Services like Heroku, Elastic Beanstalk, and the rest are great tools for “easy” and “fast” web application deployment. While I can’t deny the benefits of these PaaS providers I think that some of their users are doing a disservice to themselves by choosing to use them. When PaaS services like Heroku get used as a developer’s first introduction to application deployment it can have a lasting, sometimes negative impact on their growth trajectory.
Learning the hard way
I’ve always learned programming the hard way and I highly recommend it. I avoided shortcuts like frameworks and PaaS providers because I wanted to understand the entire web application stack from request all the way through the network and back to the response. The thing is, you don’t need to know everything inside and out to “get shit done”. Rails experts are valuable and Heroku gurus are valuable even if they’re not able to build a simple “Hello World” Rack app or configure Nginx to sit in front of a Node.js app as a reverse proxy. I’ve learned to be okay with not being perfect. I have to admit that deep inside I used to look down my nose on developers who code Rails but not Ruby and programmers who deploy to Heroku instead of setting up a server themselves. What’s changed my opinions are my experiences teaching these concepts as a professional programming instructor. There is so much to know that sometimes you need to use a shortcut to teach a concept so you don’t get sucked into all the details that a student just isn’t ready for yet. In fact, I think that these shortcuts, when used as training wheels, can help skyrocket a new junior developer’s skill set taking them from 0 to 60 in weeks rather than years.
Training Wheels or TBI
By abstracting away the basic concepts of deployment you turn hosting into a black box. Git commits go in and running web applications come out. This can be as helpful to new developers as training wheels are to a kid first learning to ride a bike or it can be like giving a developer a traumatic brain injury (TBI).

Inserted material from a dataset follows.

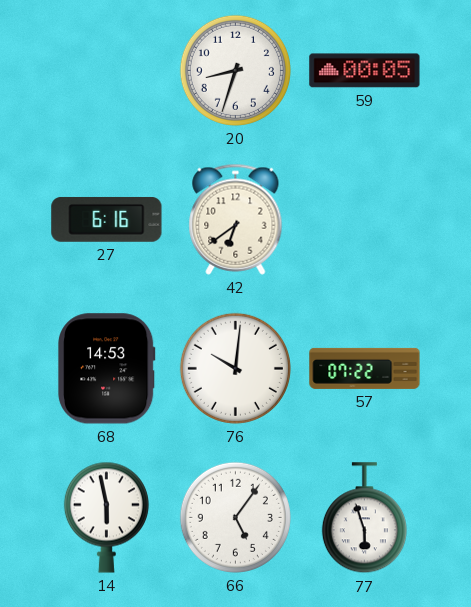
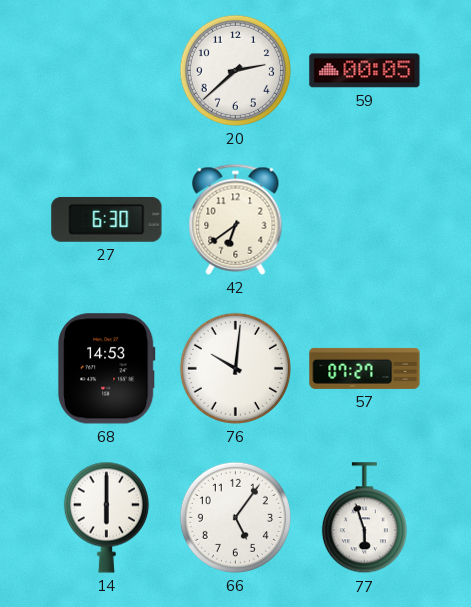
20: 8:33 -> 2:38
27: 6:16 -> 6:30
57: 07:22 -> 07:27
14: 5:58 -> 6:00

Training Wheels for Deployment
To a new developer, servers are a black box in the request response cycle. Most of them think of the request/response cycle like this:
“Client sends HTTP request to a host server, the server runs Ruby|Python||Node.js files and sends back an HTTP response with HTML in the body.”
This kind of thinking perpetuates the Black Box server mentality. It’s thought of as a computer that takes HTTP in and sends HTTP back out. I call this “PHP Syndrome” as it encourages you to think of requests being routed to files when really they’re being routed to programs that have their own specialized routing functionality. I’d expect such a simple explanation from a student but not from any developer who ever even dreams of removing that “Junior” role from their title. But that’s the entire point of Heroku and services like it. They abstract away the complexities of what happens inside a server and turns them into black boxes so we don’t have to worry about what’s going on in them… until we need to know what’s going on in there because “shit, it won’t deploy without throwing cryptic errors” again.
TBIs for Developers
When using a Heroku type service you can choose to keep using it because that’s just the way you were shown or because it’s easy. If you choose this path it’s a self-inflicted wound. You’ll never understand what’s going on inside of this black box deployment process beyond the details of what the service tells you. You don’t know how to deploy web apps, you know how to deploy to Heroku. There’s a difference. It’s the same difference between Ruby developers and Rails developers.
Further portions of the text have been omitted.